Le prime tracce dell’uomo in Sardegna vengono fatte risalire al Paleolitico inferiore (450.000 – 120.000 a.C). Gli ominidi che giunsero nell’isola, all’epoca unita alla Corsica per via della regressione del livello del Mar Tirreno, arrivarono con molta probabilità dalle coste di quella che oggi noi chiamiamo Toscana. Questi ominidi, che appartenevano alla specie chiamata Homo Erectus, erano nomadi ed erano soliti cercare riparo in grotte naturali. La loro presenza si è concentrata in particolare nel nord della Sardegna, in quell’area chiamata oggi Anglona. Area che garantiva l’approvvigionamento della selce, pietra facilmente plasmabile, fondamentale nella realizzazione degli utensili necessari a una sussistenza basata sulla raccolta di piante e frutti spontanei, sulla pesca e sulla caccia di alcune specie animali oramai estinte. Parliamo del Prolagus, un mammifero lagomorfo (stessa famiglia dei conigli) di piccole dimensioni. Oggi si è estinto in Sardegna ma un suo parente, il pika, vive ancora in Asia e in nord-America.
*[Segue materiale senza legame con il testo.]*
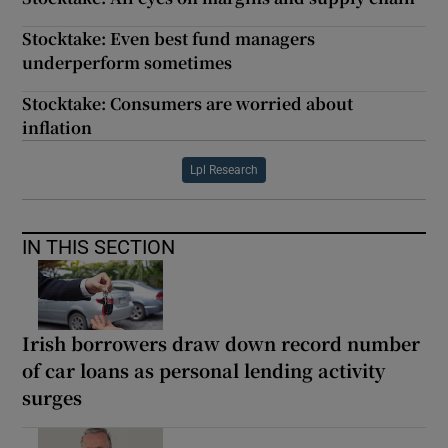
Stocktake: Even best fund managers
underperform sometimes
Stocktake: Consumers are worried about
inflation
Lpl Research
IN THIS SECTION
Irish borrowers draw down record number
of car loans as personal lending activity
surges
C’era poi Cynotherium, un antenato del cane domestico e il Praemegaceros, un cervo dotato di un grande palco di corna.

Per tutto il periodo che chiamiamo Paleolitico medio (100.000 – 40.000 a.c.) non abbiamo, invece, nessuna testimonianza della presenza umana sull’isola. Dobbiamo aspettare il Paleolitico superiore per riavere tracce di un altra specie di ominide: l’Homo Sapiens. Parliamo dei preziosi ritrovamenti avvenuti nella grotta Corbeddu a Oliena che ci ha restituito frammenti ossei umani e animali, nonchè frammenti di utensili in pietra risalenti a circa 20.000 anni fa. Come l’Homo Erectus anche il Sapiens potrebbe essere arrivato sull’isola dal mare, attraverso proto-canoe ricavate da tronchi d’albero incavate. Alla stessa maniera, conduceva una vita basata sulla caccia, la pesca, la raccolta di piante o frutti spontanei e trovava riparo nelle grotte naturali.